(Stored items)
========================================

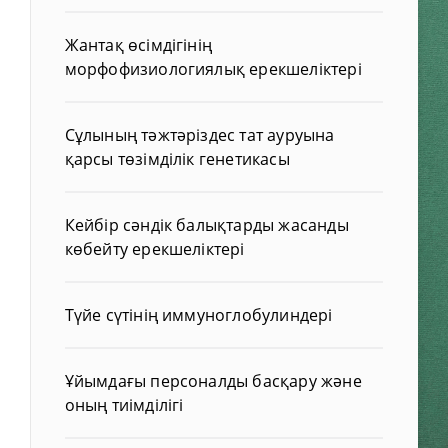
Жантақ өсімдігінің
морфофизиологиялық ерекшеліктері
Сұлының тәжтәріздес тат ауруына
қарсы төзімділік генетикасы
Кейбір сәндік балықтарды жасанды
көбейту ерекшеліктері
Түйе сүтінің иммуноглобулиндері
Ұйымдағы персоналды басқару және
оның тиімділігі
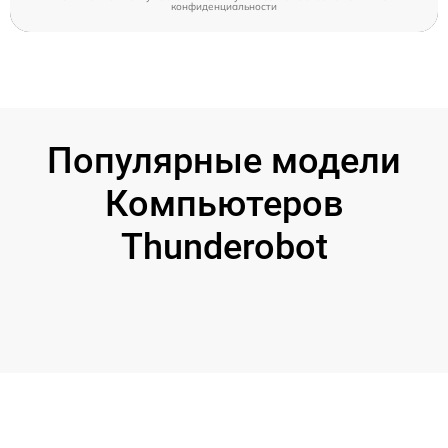
конфиденциальности
Популярные модели
Компьютеров
Thunderobot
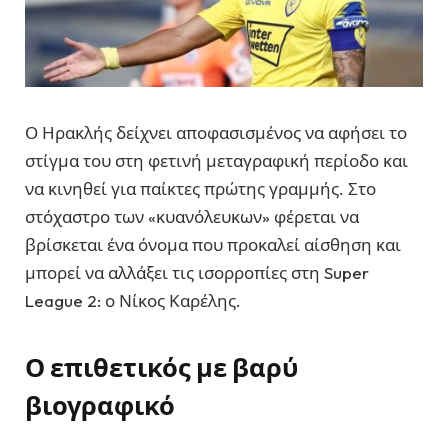
Ο Ηρακλής δείχνει αποφασισμένος να αφήσει το
στίγμα του στη φετινή μεταγραφική περίοδο και
να κινηθεί για παίκτες πρώτης γραμμής. Στο
στόχαστρο των «κυανόλευκων» φέρεται να
βρίσκεται ένα όνομα που προκαλεί αίσθηση και
μπορεί να αλλάξει τις ισορροπίες στη Super
League 2: ο Νίκος Καρέλης.
Ο επιθετικός με βαρύ
βιογραφικό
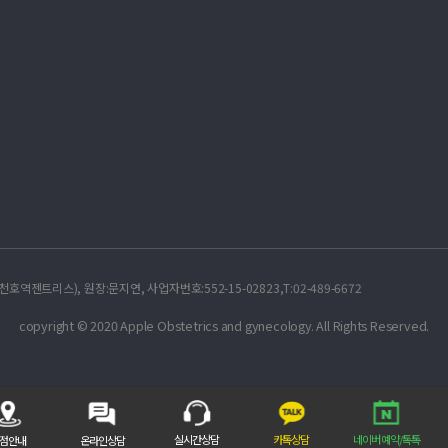
트리스), 원장:문지연, 사업자번호:552-15-02823,T:02-489-6672
copyright © 2020 Apple Obstetrics and gynecology. All Rights Reserved.
카톡상담
네이버 예약/톡톡
실시간상담
점안내
온라인상담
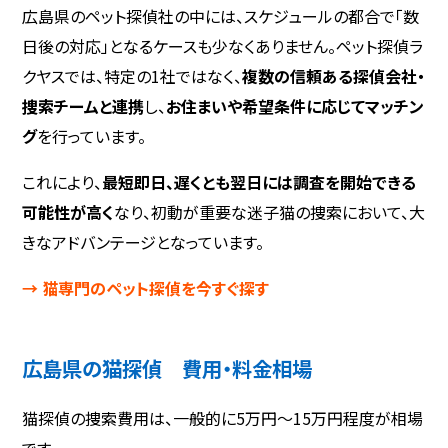
広島県のペット探偵社の中には、スケジュールの都合で「数
日後の対応」となるケースも少なくありません。ペット探偵ラ
クヤスでは、特定の1社ではなく、
複数の信頼ある探偵会社・
捜索チームと連携
し、
お住まいや希望条件に応じてマッチン
グ
を行っています。
これにより、
最短即日、遅くとも翌日には調査を開始できる
可能性が高く
なり、初動が重要な迷子猫の捜索において、大
きなアドバンテージとなっています。
→ 猫専門のペット探偵を今すぐ探す
広島県の猫探偵 費用・料金相場
猫探偵の捜索費用は、一般的に5万円〜15万円程度が相場
です。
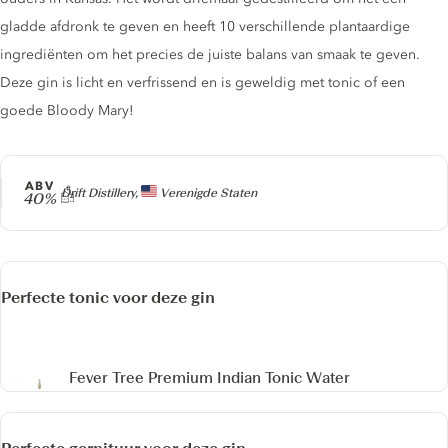
gladde afdronk te geven en heeft 10 verschillende plantaardige
ingrediënten om het precies de juiste balans van smaak te geven.
Deze gin is licht en verfrissend en is geweldig met tonic of een
goede Bloody Mary!
ABV
Producer
Drift Distillery,
Verenigde Staten
40%
Perfecte tonic voor deze gin
Fever Tree Premium Indian Tonic Water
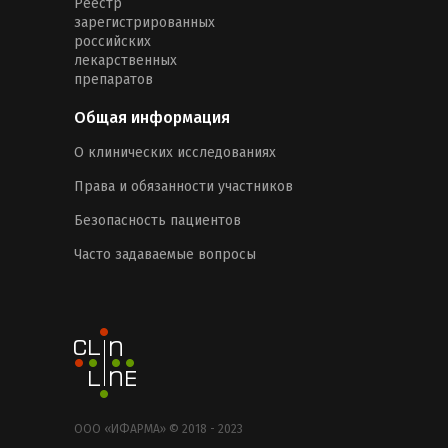
Реестр
зарегистрированных
российских
лекарственных
препаратов
Общая информация
О клинических исследованиях
Права и обязанности участников
Безопасность пациентов
Часто задаваемые вопросы
ООО «ИФАРМА» © 2018 - 2023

========================================

Take every line above where "geven" appears and copy it.

gladde afdronk te geven en heeft 10 verschillende plantaardige
ingrediënten om het precies de juiste balans van smaak te geven.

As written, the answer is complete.